Emit a human-readable report and, when requested, a JSON report.

Exit code is 0 when clean, 1 when strict mode finds unjustified drops, and 2 for malformed input JSON.

Integration

The audit runs after extract-parameters-from-digest or extract-parameters-from-full and before validate-parameters.

Initial integration should be advisory:

Manual invocation during prompt-development work.
Optional step documented in run-napkin-math-pipeline.
Later orchestrator integration that writes audit_source_preservation.json next to parameters.json.
Strict mode only after false positives are measured and reduced across the corpus.

The existing validate_parameters.py should stay focused on internal structural consistency.
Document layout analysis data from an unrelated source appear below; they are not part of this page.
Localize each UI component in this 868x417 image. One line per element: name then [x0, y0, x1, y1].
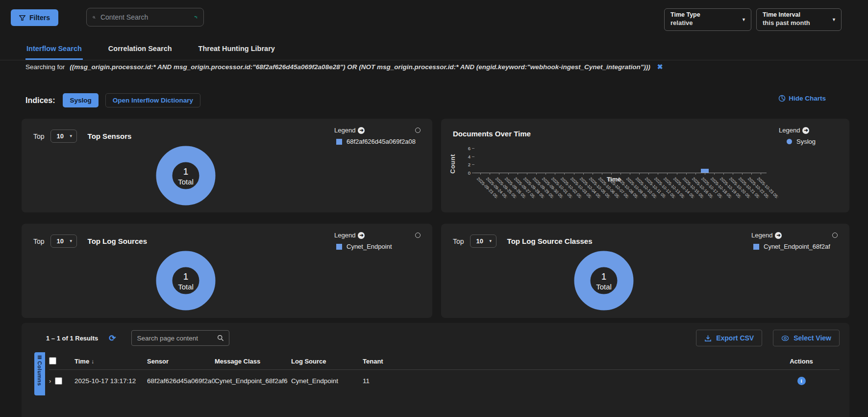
cell-sensor: 68f2af626d45a069f2a08: [147, 377, 215, 385]
tab-threat-hunting-library[interactable]: Threat Hunting Library: [198, 42, 276, 60]
select-all-checkbox[interactable]: [49, 357, 56, 365]
y-axis-title: Count: [449, 154, 456, 174]
info-icon[interactable]: i: [797, 377, 806, 385]
tab-interflow-search[interactable]: Interflow Search: [25, 42, 83, 60]
donut-chart[interactable]: 1 Total: [573, 250, 634, 311]
results-section: 1 – 1 of 1 Results ⟳ Export CSV: [22, 323, 849, 417]
x-axis-tick: [667, 173, 668, 175]
donut-chart[interactable]: 1 Total: [155, 250, 216, 311]
expand-row-icon[interactable]: ›: [49, 377, 51, 385]
column-header-tenant[interactable]: Tenant: [363, 358, 767, 365]
filters-button[interactable]: Filters: [11, 9, 58, 26]
bar-chart[interactable]: Time 02462025-09-23 05:2025-09-24 05:202…: [475, 141, 766, 210]
y-axis-tick-label: 0: [458, 170, 471, 176]
panel-title: Top Log Sources: [88, 237, 147, 245]
donut-chart[interactable]: 1 Total: [155, 145, 216, 206]
bar-2025-10-17 05:[interactable]: [701, 169, 709, 173]
x-axis-tick: [527, 173, 527, 175]
legend-toggle-icon[interactable]: [832, 233, 838, 238]
x-axis-tick: [593, 173, 593, 175]
legend-toggle-icon[interactable]: [415, 128, 421, 133]
content-search-input[interactable]: [100, 13, 189, 21]
page-search-input[interactable]: [137, 335, 213, 342]
y-axis-tick: [472, 173, 474, 173]
legend-label: Legend: [751, 232, 772, 239]
legend-swatch: [336, 139, 342, 145]
x-axis-tick: [648, 173, 649, 175]
open-interflow-dictionary-button[interactable]: Open Interflow Dictionary: [105, 93, 200, 107]
cell-message-class: Cynet_Endpoint_68f2af6: [215, 377, 291, 385]
hide-charts-label: Hide Charts: [789, 95, 826, 102]
clear-query-icon[interactable]: ✖: [657, 63, 663, 71]
legend-expand-icon[interactable]: ➜: [802, 127, 809, 134]
top-n-value: 10: [476, 237, 483, 245]
legend-toggle-icon[interactable]: [415, 233, 421, 238]
legend-expand-icon[interactable]: ➜: [358, 232, 365, 239]
page-search-box[interactable]: [131, 330, 229, 346]
main-tabs: Interflow Search Correlation Search Thre…: [0, 42, 868, 60]
legend-item[interactable]: 68f2af626d45a069f2a08: [334, 138, 421, 145]
top-log-sources-panel: Top 10 ▼ Top Log Sources Legend ➜ Cynet_…: [22, 224, 432, 318]
donut-total-value: 1: [183, 271, 189, 282]
legend-item-label: 68f2af626d45a069f2a08: [347, 138, 416, 145]
x-axis-tick: [602, 173, 602, 175]
x-axis-tick: [761, 173, 761, 175]
time-type-label: Time Type: [670, 11, 738, 19]
legend-expand-icon[interactable]: ➜: [358, 127, 365, 134]
legend-label: Legend: [334, 127, 355, 134]
select-view-button[interactable]: Select View: [773, 330, 840, 346]
top-n-value: 10: [57, 132, 64, 140]
documents-over-time-panel: Documents Over Time Legend ➜ Syslog Coun…: [441, 119, 849, 212]
legend-item[interactable]: Cynet_Endpoint: [334, 243, 421, 250]
refresh-icon[interactable]: ⟳: [109, 334, 116, 342]
interflow-search-page: Filters Time Type relative ▼ Time Interv…: [0, 0, 868, 417]
x-axis-tick: [686, 173, 687, 175]
tab-correlation-search[interactable]: Correlation Search: [107, 42, 173, 60]
time-type-select[interactable]: Time Type relative ▼: [664, 8, 751, 31]
export-csv-button[interactable]: Export CSV: [696, 330, 762, 346]
query-prefix: Searching for: [25, 63, 65, 71]
results-count: 1 – 1 of 1 Results: [46, 335, 98, 342]
x-axis-tick: [723, 173, 724, 175]
y-axis-tick: [472, 164, 474, 165]
x-axis-tick: [620, 173, 621, 175]
legend-item[interactable]: Syslog: [779, 138, 838, 145]
select-view-label: Select View: [794, 334, 831, 342]
top-log-source-classes-panel: Top 10 ▼ Top Log Source Classes Legend ➜…: [441, 224, 849, 318]
panel-title: Top Log Source Classes: [507, 237, 593, 245]
x-axis-tick: [574, 173, 574, 175]
y-axis-tick-label: 4: [458, 154, 471, 159]
x-axis-tick: [518, 173, 518, 175]
results-controls: 1 – 1 of 1 Results ⟳ Export CSV: [46, 330, 840, 346]
column-header-log-source[interactable]: Log Source: [291, 358, 363, 365]
donut-total-value: 1: [601, 271, 607, 282]
x-axis-tick: [555, 173, 555, 175]
top-n-select[interactable]: 10 ▼: [50, 235, 77, 248]
time-interval-select[interactable]: Time Interval this past month ▼: [756, 8, 842, 31]
row-checkbox[interactable]: [55, 377, 62, 385]
table-row[interactable]: › 2025-10-17 13:17:12 68f2af626d45a069f2…: [49, 370, 840, 391]
columns-tab[interactable]: ▦ Columns: [34, 352, 45, 395]
indices-label: Indices:: [25, 96, 55, 105]
export-csv-label: Export CSV: [716, 334, 754, 342]
column-header-sensor[interactable]: Sensor: [147, 358, 215, 365]
top-n-select[interactable]: 10 ▼: [470, 235, 496, 248]
x-axis-tick: [583, 173, 584, 175]
hide-charts-link[interactable]: Hide Charts: [778, 95, 826, 102]
pie-chart-icon: [778, 95, 786, 102]
content-search-box[interactable]: [86, 8, 204, 26]
time-type-value: relative: [670, 19, 738, 27]
column-header-time[interactable]: Time↓: [74, 358, 147, 365]
interflow-logo-icon: [194, 14, 198, 21]
legend: Legend ➜ 68f2af626d45a069f2a08: [334, 127, 421, 145]
top-n-select[interactable]: 10 ▼: [50, 130, 77, 143]
cell-time: 2025-10-17 13:17:12: [74, 377, 147, 385]
column-header-message-class[interactable]: Message Class: [215, 358, 291, 365]
syslog-index-button[interactable]: Syslog: [63, 93, 98, 107]
x-axis-tick: [695, 173, 696, 175]
query-text: ((msg_origin.processor.id:* AND msg_orig…: [70, 63, 650, 71]
cell-tenant: 11: [363, 377, 767, 385]
legend-expand-icon[interactable]: ➜: [775, 232, 782, 239]
top-sensors-panel: Top 10 ▼ Top Sensors Legend ➜ 68f2af626d…: [22, 119, 432, 212]
legend-item[interactable]: Cynet_Endpoint_68f2af: [751, 243, 838, 250]
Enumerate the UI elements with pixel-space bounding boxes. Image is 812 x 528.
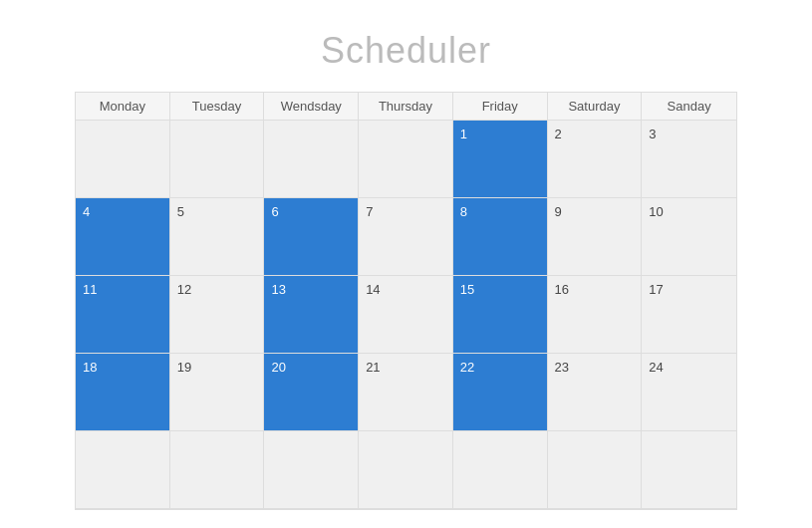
day-cell bbox=[264, 431, 359, 509]
calendar-wrapper: MondayTuesdayWendsdayThursdayFridaySatur… bbox=[0, 92, 812, 510]
day-cell[interactable]: 11 bbox=[76, 276, 170, 354]
day-cell[interactable]: 23 bbox=[548, 354, 643, 431]
day-cell[interactable]: 17 bbox=[642, 276, 736, 354]
calendar-header: MondayTuesdayWendsdayThursdayFridaySatur… bbox=[75, 92, 737, 120]
day-cell bbox=[642, 431, 736, 509]
day-cell[interactable]: 14 bbox=[359, 276, 453, 354]
day-cell[interactable]: 16 bbox=[548, 276, 643, 354]
day-cell bbox=[76, 431, 170, 509]
header-day-cell: Saturday bbox=[548, 93, 643, 120]
header-day-cell: Sanday bbox=[642, 93, 736, 120]
day-cell[interactable]: 5 bbox=[170, 198, 265, 276]
day-cell[interactable]: 21 bbox=[359, 354, 453, 431]
day-cell[interactable]: 4 bbox=[76, 198, 170, 276]
day-cell[interactable]: 2 bbox=[548, 121, 643, 198]
day-cell[interactable]: 8 bbox=[453, 198, 548, 276]
day-cell bbox=[170, 121, 265, 198]
day-cell[interactable]: 15 bbox=[453, 276, 548, 354]
day-cell[interactable]: 1 bbox=[453, 121, 548, 198]
day-cell[interactable]: 3 bbox=[642, 121, 736, 198]
page-title: Scheduler bbox=[0, 0, 812, 92]
day-cell[interactable]: 7 bbox=[359, 198, 453, 276]
day-cell[interactable]: 9 bbox=[548, 198, 643, 276]
day-cell[interactable]: 18 bbox=[76, 354, 170, 431]
day-cell bbox=[76, 121, 170, 198]
day-cell[interactable]: 13 bbox=[264, 276, 359, 354]
header-day-cell: Friday bbox=[453, 93, 548, 120]
day-cell bbox=[453, 431, 548, 509]
day-cell[interactable]: 10 bbox=[642, 198, 736, 276]
header-day-cell: Tuesday bbox=[170, 93, 265, 120]
day-cell bbox=[264, 121, 359, 198]
day-cell[interactable]: 19 bbox=[170, 354, 265, 431]
header-day-cell: Thursday bbox=[359, 93, 453, 120]
day-cell[interactable]: 20 bbox=[264, 354, 359, 431]
day-cell[interactable]: 24 bbox=[642, 354, 736, 431]
day-cell bbox=[359, 431, 453, 509]
day-cell bbox=[359, 121, 453, 198]
header-day-cell: Monday bbox=[76, 93, 170, 120]
day-cell[interactable]: 6 bbox=[264, 198, 359, 276]
header-day-cell: Wendsday bbox=[264, 93, 359, 120]
day-cell[interactable]: 22 bbox=[453, 354, 548, 431]
day-cell bbox=[170, 431, 265, 509]
day-cell[interactable]: 12 bbox=[170, 276, 265, 354]
calendar-grid: 123456789101112131415161718192021222324 bbox=[75, 120, 737, 510]
day-cell bbox=[548, 431, 643, 509]
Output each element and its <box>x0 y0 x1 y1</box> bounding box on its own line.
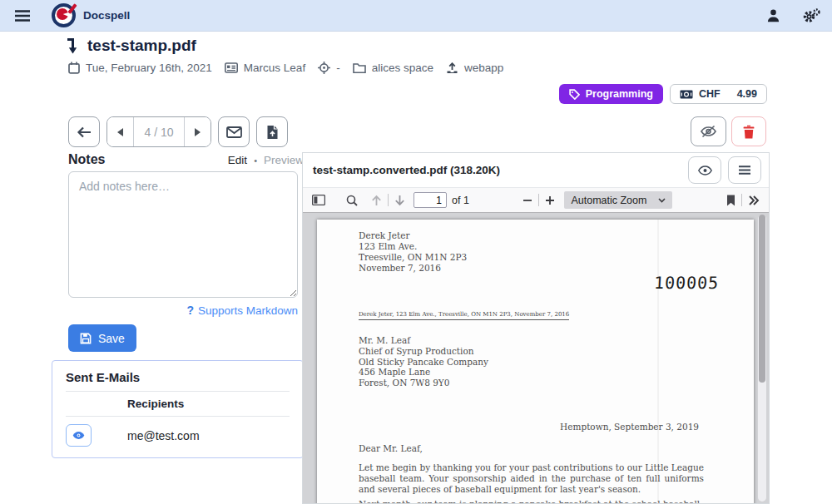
email-recipient: me@test.com <box>127 429 200 442</box>
letter-recipient-block: Mr. M. Leaf Chief of Syrup Production Ol… <box>359 335 488 388</box>
pdf-scrollbar[interactable] <box>758 215 766 502</box>
id-card-icon <box>225 62 238 73</box>
trash-icon <box>743 125 755 139</box>
zoom-in-button[interactable] <box>543 194 557 207</box>
save-notes-button[interactable]: Save <box>68 324 136 352</box>
gears-icon <box>802 8 820 23</box>
arrow-down-icon <box>394 195 405 206</box>
letter-place-date: Hemptown, September 3, 2019 <box>560 422 699 432</box>
page-indicator: 4 / 10 <box>134 117 184 146</box>
item-actions-right <box>691 116 766 146</box>
item-correspondent[interactable]: Marcus Leaf <box>225 62 305 74</box>
banknote-icon <box>680 90 693 99</box>
item-source[interactable]: webapp <box>446 62 503 74</box>
pdf-page: Derek Jeter 123 Elm Ave. Treesville, ON … <box>317 220 754 503</box>
file-upload-icon <box>266 125 279 140</box>
notes-preview-tab[interactable]: Preview <box>264 154 304 166</box>
chevron-down-icon <box>658 198 666 203</box>
amount-badge[interactable]: CHF 4.99 <box>670 84 767 104</box>
docspell-app: Docspell test-stam <box>0 0 832 504</box>
folder-icon <box>353 62 366 73</box>
envelope-icon <box>226 126 242 138</box>
preview-toggle-button[interactable] <box>688 156 721 184</box>
tag-badge[interactable]: Programming <box>559 84 663 104</box>
arrow-up-icon <box>371 195 382 206</box>
level-down-icon <box>67 37 79 55</box>
letter-salutation: Dear Mr. Leaf, <box>359 443 423 453</box>
send-mail-button[interactable] <box>218 116 250 147</box>
page-count-label: of 1 <box>452 195 469 206</box>
tag-icon <box>569 89 580 100</box>
help-icon: ? <box>186 304 194 317</box>
tag-row: Programming CHF 4.99 <box>559 84 767 104</box>
floppy-icon <box>80 333 92 344</box>
hide-item-button[interactable] <box>691 116 726 146</box>
pdf-scrollbar-thumb[interactable] <box>759 215 765 383</box>
minus-icon <box>522 195 532 205</box>
previous-page-button[interactable] <box>369 193 384 208</box>
item-actions-left: 4 / 10 <box>68 116 288 147</box>
letter-body-paragraph: Let me begin by thanking you for your pa… <box>359 462 704 496</box>
notes-edit-tab[interactable]: Edit <box>228 154 247 166</box>
menu-toggle-button[interactable] <box>12 7 33 25</box>
sent-email-row: me@test.com <box>66 417 290 447</box>
hamburger-icon <box>15 10 30 22</box>
markdown-help-link[interactable]: Supports Markdown <box>198 304 298 317</box>
document-stamp-number: 100005 <box>653 273 720 293</box>
caret-right-icon <box>195 128 201 136</box>
item-title-row: test-stamp.pdf <box>67 37 196 55</box>
item-folder[interactable]: alices space <box>353 62 433 74</box>
page-nav-group: 4 / 10 <box>106 116 211 147</box>
calendar-icon <box>68 62 80 74</box>
sent-emails-heading: Sent E-Mails <box>66 370 290 392</box>
add-file-button[interactable] <box>256 116 288 147</box>
upload-icon <box>446 62 458 74</box>
zoom-out-button[interactable] <box>521 194 534 207</box>
item-date[interactable]: Tue, February 16th, 2021 <box>68 62 212 74</box>
item-title: test-stamp.pdf <box>87 37 196 55</box>
bookmark-icon <box>726 195 735 206</box>
item-concerning[interactable]: - <box>318 62 340 74</box>
navbar-right <box>766 8 820 23</box>
page-number-input[interactable] <box>414 192 447 208</box>
menu-lines-icon <box>739 166 750 175</box>
letter-sender-compact-line: Derek Jeter, 123 Elm Ave., Treesville, O… <box>359 311 569 320</box>
search-button[interactable] <box>344 193 359 208</box>
next-page-button[interactable] <box>393 193 407 208</box>
next-item-button[interactable] <box>184 117 210 146</box>
docspell-logo-icon <box>52 3 76 27</box>
pdfjs-toolbar: of 1 Automatic Zoom <box>303 188 769 213</box>
bookmark-button[interactable] <box>725 193 737 208</box>
caret-left-icon <box>117 128 123 136</box>
sidebar-toggle-button[interactable] <box>310 193 327 207</box>
notes-heading: Notes <box>68 152 105 167</box>
app-brand[interactable]: Docspell <box>52 3 130 27</box>
letter-sender-block: Derek Jeter 123 Elm Ave. Treesville, ON … <box>359 230 467 274</box>
recipients-column-header: Recipients <box>127 398 184 410</box>
user-menu-button[interactable] <box>766 8 780 22</box>
item-meta-row: Tue, February 16th, 2021 Marcus Leaf - a… <box>68 62 503 74</box>
item-detail-sidebar: Notes Edit • Preview ?Supports Markdown … <box>52 152 304 458</box>
settings-menu-button[interactable] <box>802 8 820 23</box>
eye-slash-icon <box>700 125 717 138</box>
back-button[interactable] <box>68 116 100 147</box>
notes-mode-separator: • <box>254 156 257 166</box>
pdf-viewport[interactable]: Derek Jeter 123 Elm Ave. Treesville, ON … <box>303 213 769 503</box>
more-tools-button[interactable] <box>746 194 761 207</box>
top-navbar: Docspell <box>0 0 832 32</box>
prev-item-button[interactable] <box>107 117 134 146</box>
user-icon <box>766 8 780 22</box>
pdf-file-title: test-stamp.converted.pdf (318.20K) <box>313 164 500 176</box>
delete-item-button[interactable] <box>731 116 766 146</box>
eye-icon <box>698 166 712 175</box>
view-email-button[interactable] <box>66 424 92 447</box>
pdf-menu-button[interactable] <box>728 156 761 184</box>
zoom-level-select[interactable]: Automatic Zoom <box>564 191 672 209</box>
double-chevron-right-icon <box>748 195 760 205</box>
pdf-viewer-panel: test-stamp.converted.pdf (318.20K) <box>302 152 770 504</box>
notes-input[interactable] <box>68 171 298 298</box>
pdf-header: test-stamp.converted.pdf (318.20K) <box>303 153 769 188</box>
app-title: Docspell <box>83 9 130 22</box>
sidebar-toggle-icon <box>312 195 325 205</box>
arrow-left-icon <box>77 126 92 138</box>
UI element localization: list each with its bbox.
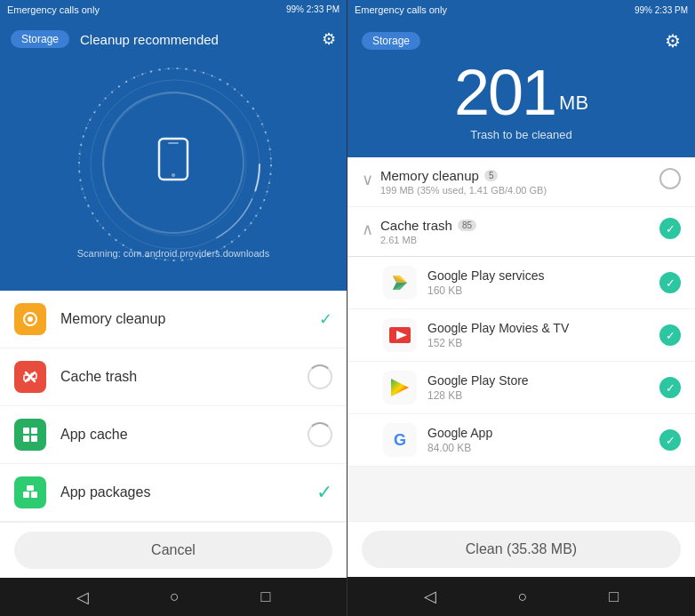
section-title-cache: Cache trash 85: [380, 218, 659, 233]
check-ga[interactable]: ✓: [659, 429, 681, 451]
cache-trash-icon: [14, 361, 46, 393]
memory-cleanup-check: ✓: [319, 309, 332, 329]
gpstore-app-icon: [383, 371, 417, 404]
home-icon[interactable]: ○: [170, 588, 180, 606]
section-cache-trash[interactable]: ∧ Cache trash 85 2.61 MB ✓: [348, 207, 695, 257]
gpstore-details: Google Play Store 128 KB: [427, 373, 649, 402]
svg-rect-14: [31, 428, 37, 434]
left-header: Storage Cleanup recommended ⚙: [0, 20, 347, 60]
left-status-left: Emergency calls only: [7, 4, 100, 15]
clean-button[interactable]: Clean (35.38 MB): [362, 531, 681, 568]
app-packages-icon: [14, 476, 46, 508]
gpm-size: 152 KB: [427, 337, 649, 349]
gpm-details: Google Play Movies & TV 152 KB: [427, 321, 649, 349]
cache-trash-spinner: [308, 364, 332, 389]
gpm-name: Google Play Movies & TV: [427, 321, 649, 335]
trash-number: 201: [454, 57, 555, 128]
left-status-right: 99% 2:33 PM: [286, 4, 340, 14]
storage-badge-left[interactable]: Storage: [11, 30, 69, 48]
settings-icon-left[interactable]: ⚙: [322, 29, 336, 49]
svg-point-8: [172, 173, 175, 177]
right-panel: Emergency calls only 99% 2:33 PM Storage…: [348, 0, 695, 616]
trash-unit: MB: [559, 92, 588, 114]
section-info-memory: Memory cleanup 5 199 MB (35% used, 1.41 …: [380, 168, 659, 196]
menu-label-memory-cleanup: Memory cleanup: [60, 311, 305, 327]
svg-rect-19: [27, 485, 34, 491]
left-panel: Emergency calls only 99% 2:33 PM Storage…: [0, 0, 348, 616]
back-icon[interactable]: ◁: [76, 588, 89, 607]
svg-rect-17: [23, 492, 29, 498]
section-sub-memory: 199 MB (35% used, 1.41 GB/4.00 GB): [380, 185, 659, 196]
menu-item-app-packages[interactable]: App packages ✓: [0, 464, 347, 522]
app-cache-icon: [14, 419, 46, 451]
right-header: Storage ⚙ 201MB Trash to be cleaned: [348, 20, 695, 157]
gpstore-size: 128 KB: [427, 389, 649, 402]
section-title-memory: Memory cleanup 5: [380, 168, 659, 183]
svg-rect-15: [23, 436, 29, 442]
app-packages-check: ✓: [316, 481, 332, 504]
section-badge-memory: 5: [484, 170, 499, 181]
ga-details: Google App 84.00 KB: [427, 426, 649, 454]
section-chevron-cache: ∧: [362, 220, 373, 239]
trash-amount-display: 201MB Trash to be cleaned: [454, 60, 588, 141]
check-gpstore[interactable]: ✓: [659, 377, 681, 398]
left-bottom-bar: Cancel: [0, 522, 347, 578]
scan-area: Scanning: com.android.providers.download…: [0, 60, 347, 292]
gps-name: Google Play services: [427, 268, 649, 283]
svg-rect-7: [168, 142, 179, 144]
check-cache[interactable]: ✓: [659, 218, 681, 239]
right-recent-icon[interactable]: □: [609, 588, 619, 606]
settings-icon-right[interactable]: ⚙: [665, 30, 681, 52]
svg-rect-13: [23, 428, 29, 434]
right-status-bar: Emergency calls only 99% 2:33 PM: [348, 0, 695, 20]
right-home-icon[interactable]: ○: [518, 588, 528, 606]
ga-size: 84.00 KB: [427, 442, 649, 454]
right-status-right: 99% 2:33 PM: [635, 5, 688, 15]
app-item-gpm[interactable]: Google Play Movies & TV 152 KB ✓: [348, 309, 695, 362]
right-nav-bar: ◁ ○ □: [348, 577, 695, 616]
cleanup-recommended-text: Cleanup recommended: [80, 32, 311, 47]
section-sub-cache: 2.61 MB: [380, 235, 659, 245]
memory-cleanup-icon: [14, 303, 46, 335]
section-memory-cleanup[interactable]: ∨ Memory cleanup 5 199 MB (35% used, 1.4…: [348, 157, 695, 207]
app-cache-spinner: [308, 422, 332, 447]
right-bottom-bar: Clean (35.38 MB): [348, 521, 695, 577]
storage-badge-right[interactable]: Storage: [362, 32, 420, 50]
right-back-icon[interactable]: ◁: [424, 587, 436, 606]
scan-circle: [102, 92, 244, 234]
menu-label-app-packages: App packages: [60, 484, 302, 500]
cancel-button[interactable]: Cancel: [14, 532, 332, 569]
cleanup-list: ∨ Memory cleanup 5 199 MB (35% used, 1.4…: [348, 157, 695, 521]
svg-rect-18: [31, 492, 37, 498]
right-status-left: Emergency calls only: [355, 4, 447, 15]
menu-list: Memory cleanup ✓ Cache trash: [0, 291, 347, 522]
recent-icon[interactable]: □: [260, 588, 270, 606]
app-item-ga[interactable]: G Google App 84.00 KB ✓: [348, 414, 695, 467]
gpm-app-icon: [383, 318, 417, 352]
gpstore-name: Google Play Store: [427, 373, 649, 388]
menu-item-cache-trash[interactable]: Cache trash: [0, 348, 347, 406]
menu-label-cache-trash: Cache trash: [60, 369, 293, 385]
gps-app-icon: [383, 266, 417, 300]
app-item-gpstore[interactable]: Google Play Store 128 KB ✓: [348, 362, 695, 414]
check-gpm[interactable]: ✓: [659, 324, 681, 346]
menu-label-app-cache: App cache: [60, 427, 293, 443]
section-info-cache: Cache trash 85 2.61 MB: [380, 218, 659, 245]
section-badge-cache: 85: [458, 220, 476, 231]
svg-rect-16: [31, 436, 37, 442]
svg-text:G: G: [394, 431, 406, 449]
check-gps[interactable]: ✓: [659, 272, 681, 293]
menu-item-memory-cleanup[interactable]: Memory cleanup ✓: [0, 291, 347, 348]
ga-app-icon: G: [383, 423, 417, 457]
right-header-top: Storage ⚙: [362, 30, 681, 52]
gps-details: Google Play services 160 KB: [427, 268, 649, 297]
section-chevron-memory: ∨: [362, 170, 373, 189]
phone-icon: [156, 137, 191, 189]
check-memory[interactable]: [659, 168, 681, 189]
svg-point-10: [28, 316, 33, 322]
trash-label: Trash to be cleaned: [454, 128, 588, 141]
left-status-bar: Emergency calls only 99% 2:33 PM: [0, 0, 347, 20]
app-item-gps[interactable]: Google Play services 160 KB ✓: [348, 257, 695, 309]
ga-name: Google App: [427, 426, 649, 440]
menu-item-app-cache[interactable]: App cache: [0, 406, 347, 464]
Source preservation is a separate audit because it needs external artifacts: the digest and optional prior baseline.

What This Proposal Does Not Do

It does not audit raw-source to compressed-digest preservation. Compression intentionally drops content, so that needs a separate design.
It does not solve compress-LLM run-to-run variance.
It does not make source preservation a CI gate in the first implementation.
It does not retro-edit existing gitignored outputs.
It does not require plan-specific prompt text or probe-specific rules.

Implementation Phases

Schema and docs — document source_claim_ids and dropped_signals in both extract prompts and the napkin_math README.
Advisory script — implement the audit with synthetic unit fixtures for Fork A, Fork B, and malformed dropped_signals.
Corpus probe run — run against a subset of existing outputs and record false positives, false negatives, and useful catches.
Pipeline note — document manual invocation in the orchestrator skill without changing orchestration behaviour.
Orchestrator integration — write audit_source_preservation.json as a normal intermediate artifact.
Strict policy decision — decide whether any subset of findings should become blocking.

Success Metrics

Synthetic tests catch an omitted source threshold, a dropped prior missing value, a dropped prior derived question, and a malformed replacement reference.
On corpus probes, every reported finding is classified as true positive, false positive, or accepted tradeoff.
The audit catches at least one silent drop that the current no-dead-end-variable audit misses.
False positives are low enough that reviewers can inspect them during prompt work without ignoring the report.
No corpus literals are introduced into extract prompts.

Risks

False positives from regex scanning — mitigate with advisory rollout, source anchors, numeric-token checks, and source_claim_ids.
LLM overuses dropped_signals — mitigate with hard caps, validation rules, and strict replacement references.
Prior baseline was wrong or incomplete — mitigate by treating Fork B as regression evidence, not ground truth.
Schema bloat — keep fields optional and local to napkin_math artifacts until the audit proves useful.
Multilingual blind spots — start with English structural patterns and add multilingual phrase tables only after measuring misses.

Acceptance

[ ] Proposal follows docs/proposals/AGENTS.md formatting rules.
[ ] source_claim_ids and dropped_signals are documented in both extract system prompts.
[ ] experiments/napkin_math/README.md documents the new optional fields and audit workflow.
[ ] audit_source_preservation.py lands under experiments/napkin_math/.
[ ] Unit tests cover source-claim detection, prior-baseline diffing, malformed dropped_signals, cap-pressure validation, and replacement-ID validation.
[ ] A synthetic regression fixture demonstrates a previously silent drop is caught.
[ ] A corpus probe report is produced without adding corpus literals to prompts.

Open Questions

Should source_claim_ids be required on new extract outputs once the field is introduced, or remain optional until the matching fallback has enough data?
Should strict mode ever apply to Fork A regex findings, or only to Fork B and explicit source_claim_ids?
Should dropped_signals be capped at 8 or 5?
Should the JSON report be consumed by Self-Improve as a prompt-optimization signal?